Takatsuki-class destroyer commissioned in 1968

JDS Kikuzuki (DD-165) was the second ship of Takatsuki-class destroyers. She was commissioned on 27 March 1968.

==Construction and career==

Kikuzuki was laid down on 15 March 1966 at Mitsubishi Heavy Industries Nagasaki Shipyard & Machinery Works as No. 2305, a 3,000-ton type A II security ship planned in 1964 based on the Second Defense Build-up Plan. Launched on 25 March, commissioned on 27 March 1968, and was incorporated into the 1st Escort Corps, which was newly formed under the 1st Escort Corps group on the same day, along with JDS Takatsuki and deployed to Kure.

From 30 June 1970, he participated in the first practicing voyage around the world as a Maritime Self-Defense Force with the training ship JDS Katori.
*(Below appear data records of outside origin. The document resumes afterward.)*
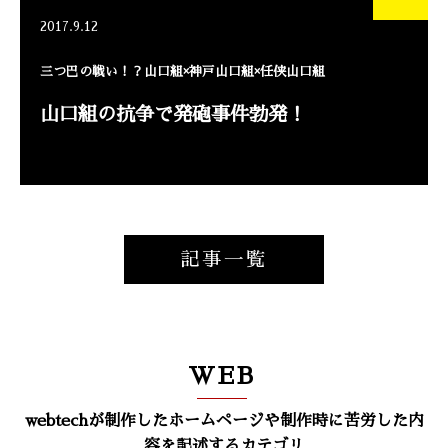
2017.9.12
三つ巴の戦い！？山口組×神戸山口組×任侠山口組
山口組の抗争で発砲事件勃発！
記事一覧
WEB
webtechが制作したホームページや制作時に苦労した内
容を記述するカテゴリ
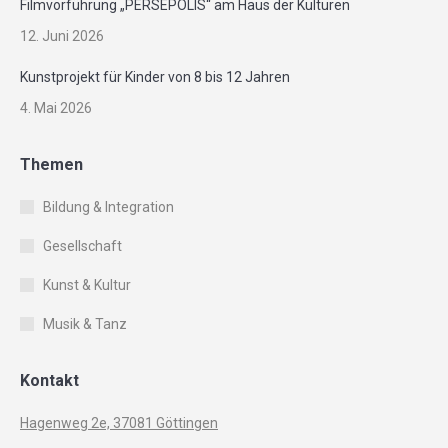
Filmvorführung „PERSEPOLIS“ am Haus der Kulturen
12. Juni 2026
Kunstprojekt für Kinder von 8 bis 12 Jahren
4. Mai 2026
Themen
Bildung & Integration
Gesellschaft
Kunst & Kultur
Musik & Tanz
Kontakt
Hagenweg 2e, 37081 Göttingen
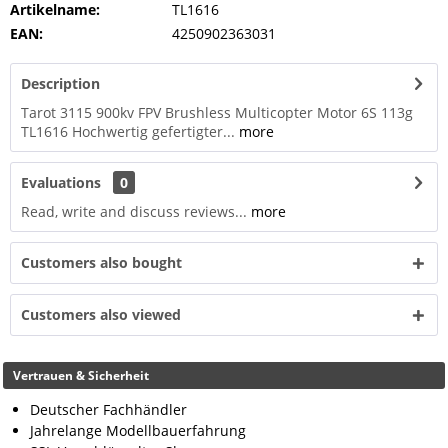
Artikelname:
TL1616
EAN:
4250902363031
Description
Tarot 3115 900kv FPV Brushless Multicopter Motor 6S 113g
TL1616 Hochwertig gefertigter...
more
Evaluations
0
Read, write and discuss reviews...
more
Customers also bought
Customers also viewed
Vertrauen & Sicherheit
Deutscher Fachhändler
Jahrelange Modellbauerfahrung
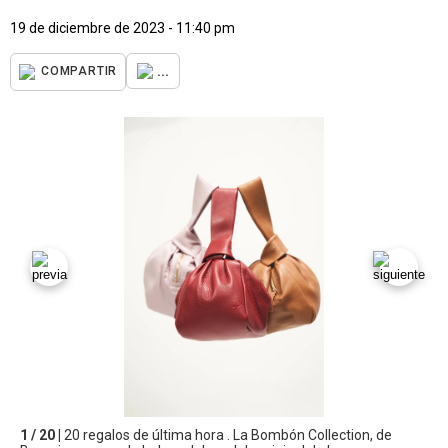
19 de diciembre de 2023 - 11:40 pm
...
COMPARTIR
1 / 20 |
20 regalos de última hora . La Bombón Collection, de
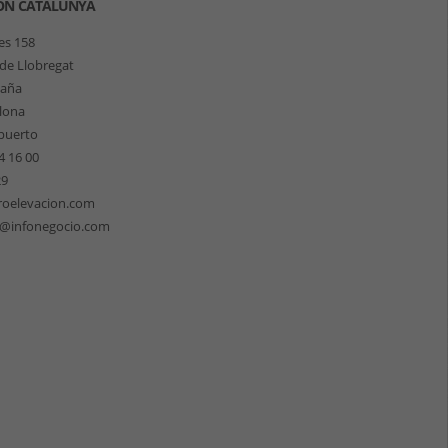
ÓN CATALUNYA
les 158
 de Llobregat
paña
lona
puerto
4 16 00
29
roelevacion.com
n@infonegocio.com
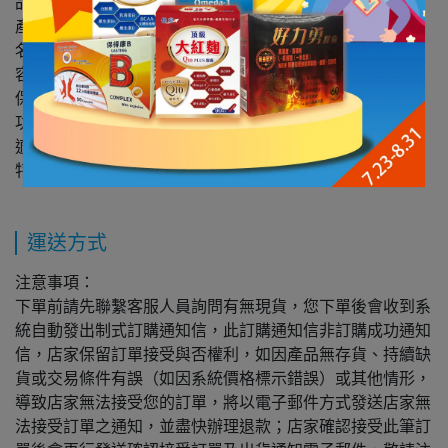
品牌:SENSUVA
產地:美國
名稱:Sensuva｜G, How I Adore You｜G點刺激凝膠 50ml
容量:50ml
保值期:開瓶後保值期24個月
功效:性愛前戲催情助興之用
適用:嘗試更多快感/體驗不同的刺激
特點:刺激G點/提升敏感/快速高潮
運送方式
注意事項：
下單前請先聯繫客服人員詢問有無現貨，您下單後會收到系
統自動發出制式訂購通知信，此訂購通知信非訂購成功通知
信，店家保留訂單接受與否權利，如因產品無存貨、持續缺
貨或交易條件有誤（如因系統價格標示錯誤）或其他情形，
導致店家無法接受您的訂單，將以電子郵件方式發送店家無
法接受訂單之通知，並盡快辦理退款；店家確認接受此筆訂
After the damage accident of the main turbine occurred on 30 October, just before the arrival at Colombo Harbor in Ceylon, he sailed on one axis only on the port side and returned to Japan on 18 November.

On 1 February 1971, the 1st Escort Corps was reorganized under the 2nd Escort Corps group.

In 1973, participated in a practicing voyage to the ocean.

From 12 May to 27 June 1977, participated in Hawaii dispatch training with the escort ship JDS Mochizuki, the submarine JDS Makishio, and eight P-2J aircraft.

From 1 November to 17 December 1980, participated in Hawaii dispatch training with the escort vessels JDS Tachikaze, JDS Mochizuki, and eight P-2Js.

On 30 March 1983, the 1st Escort Corps was transferred to the 4th Escort Corps, and the homeport was transferred to Yokosuka. Also, from 15 June of the same year, she participated in a practicing voyage around the world.

It has undergone a modernization refurbishment (FRAM) since 30 May 1985, which was completed on 26 December 1986.

On 25 March 1993, he was transferred to the Maizuru District Force 2nd Escort Corps, and the homeport was transferred to Maizuru.

On 24 March 1997, the 2nd escort was renamed the 24th escort due to the revision of the corps number.

Decommissioned on 6 November 2003. The total number of voyages has reached 67,678 hours, and the total voyage has reached 791,213.4 nautical miles (36.5 laps around the Earth), during which time he has participated in three practicing voyages (two of which are around the world).